MS Office documents no longer use this file format specification, but it is used in *.automaticDestinations-ms Jump Lists on Windows 7 and 8. The Registry is similar, in that the various "cells" that comprise a hive file can allow for a good bit of unallocated or "deleted" data...either deleted keys and values, or residual information in sectors that were allocated to the hive file as it continued to grow in size.  MS does a very good job of making the Windows XP/2003 Event Log record format structure available; as such, not only can Event Logs from these systems be parsed on a binary basis (to not only locate valid records within the .evt file that are "hidden" by the information in the header), but records can also be recovered from unallocated space and other unstructured data.  MFT records have been shown to contain useful data , particularly as a file moves from being resident to non-resident (specific to the $DATA attribute), and that can be particularly true for systems on which MFT records are 4K in size (rather than the 1K that most of us are familiar with).

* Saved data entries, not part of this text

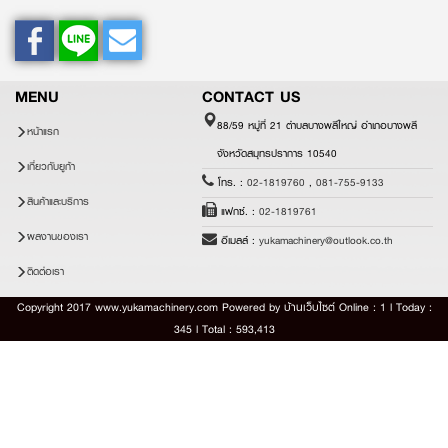
MENU
CONTACT US
88/59 หมู่ที่ 21 ตำบลบางพลีใหญ่ อำเภอบางพลี
หน้าแรก
จังหวัดสมุทรปราการ 10540
เกี่ยวกับยูก้า
โทร. :
02-1819760
,
081-755-9133
สินค้าและบริการ
แฟกซ์. :
02-1819761
ผลงานของเรา
อีเมลล์ :
yukamachinery@outlook.co.th
ติดต่อเรา
Copyright 2017 www.yukamachinery.com Powered by
บ้านเว็บไซต์
Online : 1 l Today :
345 l Total : 593,413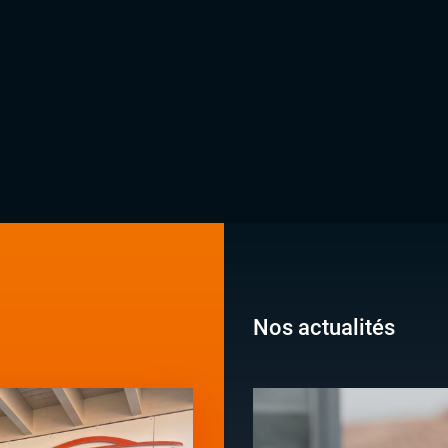
Nos actualités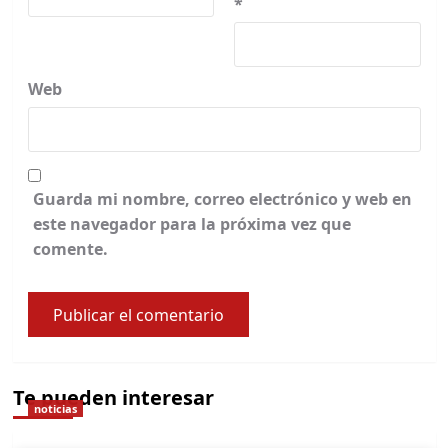
*
Web
Guarda mi nombre, correo electrónico y web en
este navegador para la próxima vez que
comente.
Te pueden interesar
noticias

Understanding data structures can help us develop greater detail and additional context with respect to the available data during an examination.  We can recover data from within files that is not "visible" in a file by going beyond the API.  Several years ago, I was conducting a PCI forensic audit, and found several potential credit card numbers "in" a Registry hive...understanding the structures within the file, and a bit of a closer look revealed that what I was seeing wasn't part of the Registry structure, but instead part of the sectors allocated to the hive file as it grew...they simply hadn't been overwritten with key and value cells yet.  This information had a significant impact on the examination.  In another instance, I was trying to determine which files a user had accessed, and found that the user did not have a RecentDocs key within their NTUSER.DAT; I found this to be odd, as even a newly-created profile will have a RecentDocs key.  Using regslack.exe, I was able to retrieve the deleted RecentDocs key, as well as several subkeys and values.
Summary
Understanding the nature of the data that we're looking at is critical, as it directs our interpretations of that data. This interpretation will not only direct subsequent analysis, but also significantly impact our conclusions. If we don't understand the nature of the data and the underlying data structures, our interpretation can be significantly impacted. Is that credit card number, which we found via a search, actually stored in the Registry as value data? Just because our search utility located it within the physical sectors associated with a particular file name, do we understand enough about the file's underlying data structures to understand the true nature and context of the data?